L’opera che dà il titolo a questa interessante mostra scientemente volta a sollecitare le nostre intelligenze, parte dall’allusione colta, verbale e iconica, e dall’ironia filtrata che ne costituisce la chiave di lettura. Le opere di Pippo Martino, artista tout court, poliedrico, autodidatta, dalla personalità schiva e capace, al contempo, di grandi slanci e di grande generosità umana prima ancora che ideologica, fanno del disegno il fulcro di quel momento di distacco dalla realtà che la personalità dell’artista chiede a se stesso e allo spettatore.
E’ infatti, il disegno, il mezzo tramite il quale l’artista accompagna e commenta con amara lucidità l’evoluzione, o meglio l’involuzione, di una intera società che è passata, negli ultimi quattro decenni, dal senso comunitario all’individualismo sfrenato, dal senso della storia, al pensiero unico che vive nell’eterno presente e che cancella il passato e l’identità.

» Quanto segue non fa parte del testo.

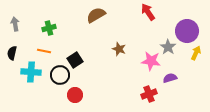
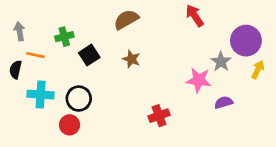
brown star: (119, 49) -> (131, 59), moved
orange line: (44, 51) -> (35, 55), moved
black square: (75, 60) -> (89, 55), moved
red cross: (149, 94) -> (159, 116), moved
red circle: (75, 95) -> (70, 125), moved

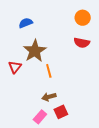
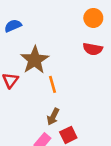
blue semicircle: (26, 23) -> (13, 26), moved
brown arrow: (49, 97) -> (53, 117), turned -48

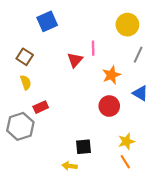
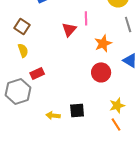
gray line: (138, 55) -> (128, 24), turned -42
yellow arrow: (70, 166) -> (53, 115), moved

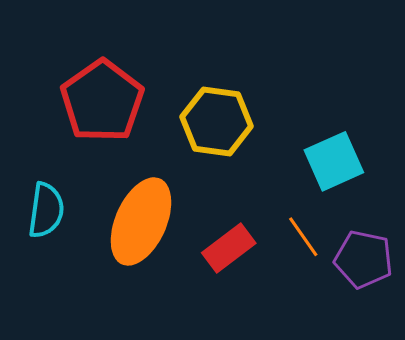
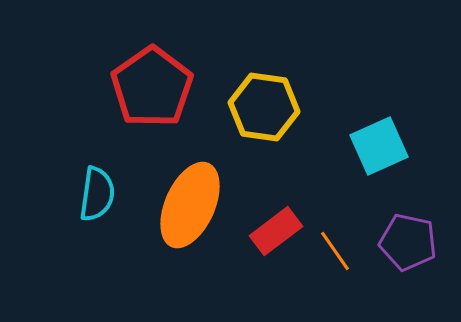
orange line: (303, 237) -> (335, 251), moved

Non si tratta di un grido scomposto, ma di una calibrata denuncia con la quale Martino ribadisce, a partire dall’autoritratto e fino alla rappresentazione dell’ancestrale memoria iconografica collettiva, un profondo senso identitario lontanissimo, beninteso, dai facili e beceri rigurgidi di nazionalismo.
Benché le opere in mostra siano quasi tutte sorrette da una vena surreale nei termini di una predilezione per soggetti che si sottraggono alla corrispondenza con la realtà (Clepsidra, S.P.Q.M, o le raffinate incisioni) e che derivano da una rielaborazione onirica, quello che emerge non è la realtà inconscia, quanto il gioco disinteressato del pensiero, il rimando concettuale a momenti, miti, episodi della nostra storia e della nostra iconografia; il suo orizzonte diventa quindi una culla semantica che si apre ad infiniti spazi associativi.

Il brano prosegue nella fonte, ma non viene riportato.